▶ _Work instructions_: Leave out every picture and set down, exactly, the lines below from the one holding "Copyright © 2013-2026 |" up to and including the one holding "level schemas of the applicant.".

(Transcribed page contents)
┄┄┄┄┄┄┄┄┄┄┄┄┄┄┄┄┄┄┄┄
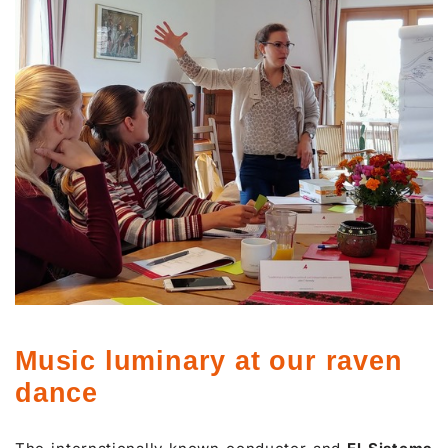
Music luminary at our raven
dance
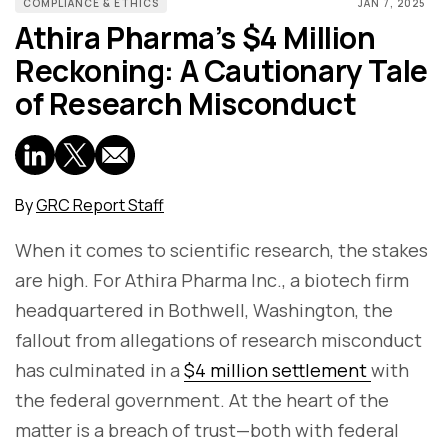
COMPLIANCE & ETHICS
JAN 7, 2025
Athira Pharma’s $4 Million
Reckoning: A Cautionary Tale
of Research Misconduct
By
GRC Report Staff
When it comes to scientific research, the stakes
are high. For Athira Pharma Inc., a biotech firm
headquartered in Bothwell, Washington, the
fallout from allegations of research misconduct
has culminated in a
$4 million settlement
with
the federal government. At the heart of the
matter is a breach of trust—both with federal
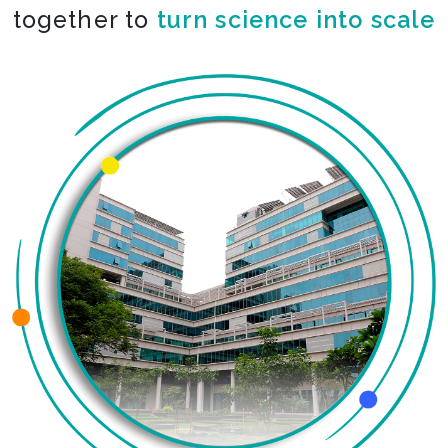
together to
turn science into scale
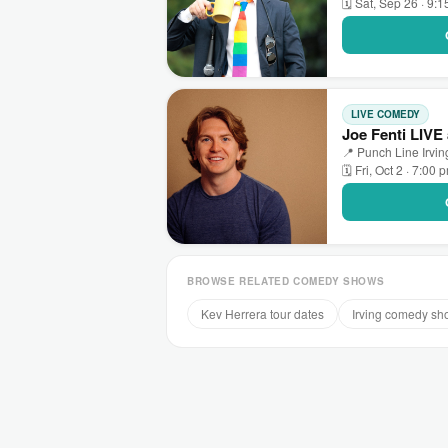
🗓 Sat, Sep 26 · 9:
LIVE COMEDY
Joe Fenti LIVE 
📍 Punch Line Irving
🗓 Fri, Oct 2 · 7:00 
BROWSE RELATED COMEDY SHOWS
Kev Herrera tour dates
Irving comedy sh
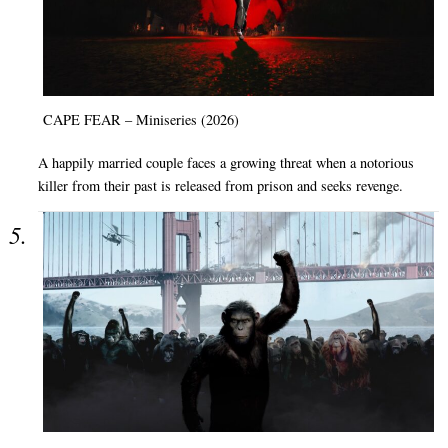
CAPE FEAR – Miniseries (2026)
A happily married couple faces a growing threat when a notorious
killer from their past is released from prison and seeks revenge.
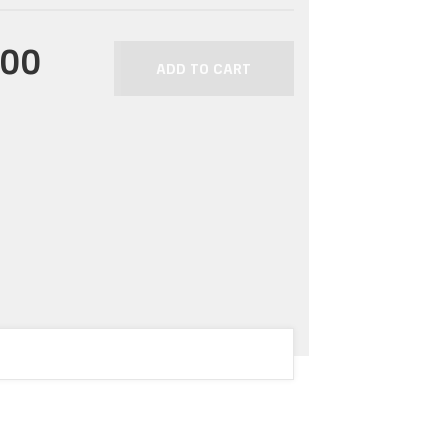
.00
ADD TO CART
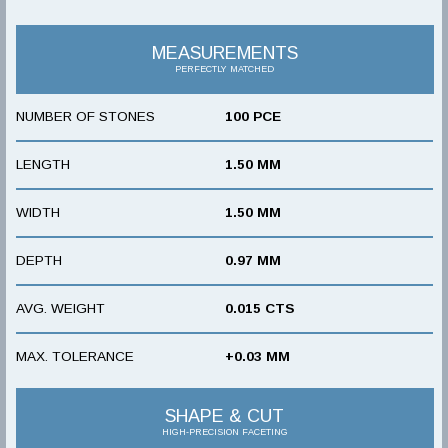
MEASUREMENTS
PERFECTLY MATCHED
NUMBER OF STONES
100 PCE
LENGTH
1.50 MM
WIDTH
1.50 MM
DEPTH
0.97 MM
AVG. WEIGHT
0.015 CTS
MAX. TOLERANCE
+0.03 MM
SHAPE & CUT
HIGH-PRECISION FACETING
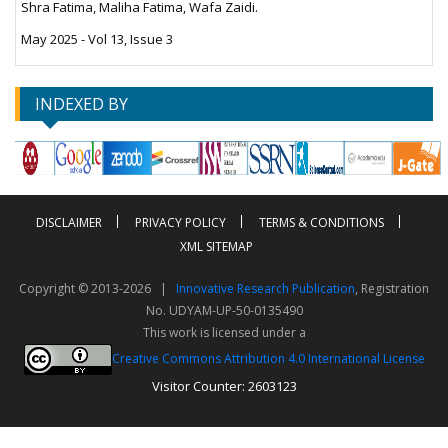
Shra Fatima, Maliha Fatima, Wafa Zaidi.
May 2025 - Vol 13, Issue 3
INDEXED BY
DISCLAIMER
PRIVACY POLICY
TERMS & CONDITIONS
XML SITEMAP
Copyright © 2013-2026 |
Innovative Research Publication
, Registration
No. UDYAM-UP-50-0135490
This work is licensed under a
Creative Commons Attribution 4.0 International License
Visitor Counter: 2603123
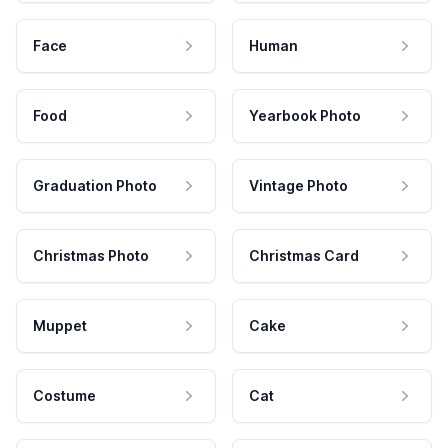
Face
Human
Food
Yearbook Photo
Graduation Photo
Vintage Photo
Christmas Photo
Christmas Card
Muppet
Cake
Costume
Cat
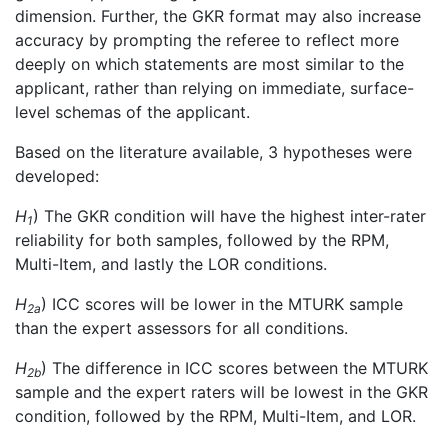
dimension. Further, the GKR format may also increase
accuracy by prompting the referee to reflect more
deeply on which statements are most similar to the
applicant, rather than relying on immediate, surface-
level schemas of the applicant.
Based on the literature available, 3 hypotheses were
developed:
H
) The GKR condition will have the highest inter-rater
1
reliability for both samples, followed by the RPM,
Multi-Item, and lastly the LOR conditions.
H
) ICC scores will be lower in the MTURK sample
2a
than the expert assessors for all conditions.
H
) The difference in ICC scores between the MTURK
2b
sample and the expert raters will be lowest in the GKR
condition, followed by the RPM, Multi-Item, and LOR.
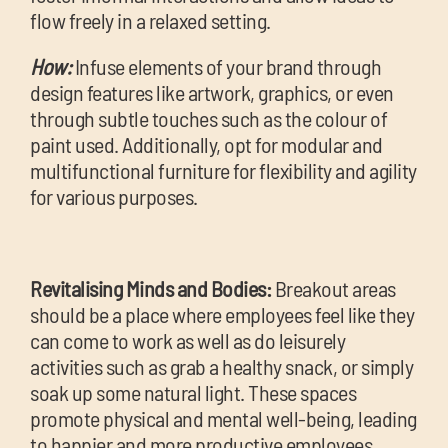
flow freely in a relaxed setting.
How:
Infuse elements of your brand through
design features like artwork, graphics, or even
through subtle touches such as the colour of
paint used. Additionally, opt for modular and
multifunctional furniture for flexibility and agility
for various purposes.
Revitalising Minds and Bodies:
Breakout areas
should be a place where employees feel like they
can come to work as well as do leisurely
activities such as grab a healthy snack, or simply
soak up some natural light. These spaces
promote physical and mental well-being, leading
to happier and more productive employees.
┄┄┄┄┄┄┄┄┄┄┄┄┄┄┄┄┄┄┄┄
▶ _Finished task_:
Copyright © 2013-2026 |
Innovative Research Publication
, Registration
No. UDYAM-UP-50-0135490
This work is licensed under a
Creative Commons Attribution 4.0 International License
Visitor Counter: 2603123
Face
Human
Food
Yearbook Photo
Graduation Photo
Vintage Photo
Christmas Photo
Christmas Card
Muppet
Cake
Costume
Cat
dimension. Further, the GKR format may also increase
accuracy by prompting the referee to reflect more
deeply on which statements are most similar to the
applicant, rather than relying on immediate, surface-
level schemas of the applicant.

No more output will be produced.